Oasis tutors bridge generational gap for learning, fun


Oasis volunteer Sandra Chieffe helps a student at Allegheny Traditional Academy. (Photo courtesy Oasis)

After seeing an ad calling for tutors to help Northside students learn how to read better, Sandra Chieffe decided to give it a shot. After nine years of volunteering at Allegheny Traditional Academy, she couldn’t be happier with the result.

 “The kids are wonderful,” Chieffe said. “To see how much of a difference it can make in their lives, whether it’s helping them read better, being more interested in school, doing better in school, having less disciplinary problems or participating more in class.

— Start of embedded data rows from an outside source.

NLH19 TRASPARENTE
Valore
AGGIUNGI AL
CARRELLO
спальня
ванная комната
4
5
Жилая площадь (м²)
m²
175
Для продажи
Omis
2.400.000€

The program, called Oasis, focuses on reading and brings together children in grades K-4 with adults ages 50 and older. It is a national organization headquartered locally in the Macy’s in downtown Pittsburgh and has worked with 1,320 students in Pittsburgh over the last 10 years.

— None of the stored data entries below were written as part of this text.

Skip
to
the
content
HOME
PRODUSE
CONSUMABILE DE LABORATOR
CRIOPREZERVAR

Oasis tutoring coordinator Marlene Rebb is impressed with the numbers, but stops short of saying she is satisfied. The program is always looking for more tutors, and Oasis staff and volunteers understand many more kids need extra help.

“Last school year 96 percent of the teachers reported improved confidence and self-esteem in their students who were tutored,” Rebb said.

Glenna Creaves, who tutors at Spring Hill and has been with the program for years, said that working one-on-one with the students allows her to meet their needs.

“It’s very rewarding,” Creaves said. “There is just a different kind of relationship.”

The program has been gaining momentum and has even received praise from the judicial system.Allegheny County Court of Common Pleas Judge Dwayne D. Woodruff applauds the program and the potentially life changing foundation it creates.

“With [the Oasis tutors’] strong efforts on the front end while kids are still elementary age, it is more likely that I will not see the kids in my courtroom on the back end once they become teens,” Woodruff said.

“Young kids who can read well will be more academically capable and thereby inclined to avail themselves to the wide world of opportunities created by their prowess while steering clear of illegal activities for financial gain.”

Creaves is a retired teacher, but not all the tutors have teaching experience. Shirley Fisher, the acting manager of the Pittsburgh program, said people “from all walks of life” volunteer.

 “We have doctors, lawyers, school teachers, health professionals. We get them through word of mouth, catalog and newsprint,” Fisher said.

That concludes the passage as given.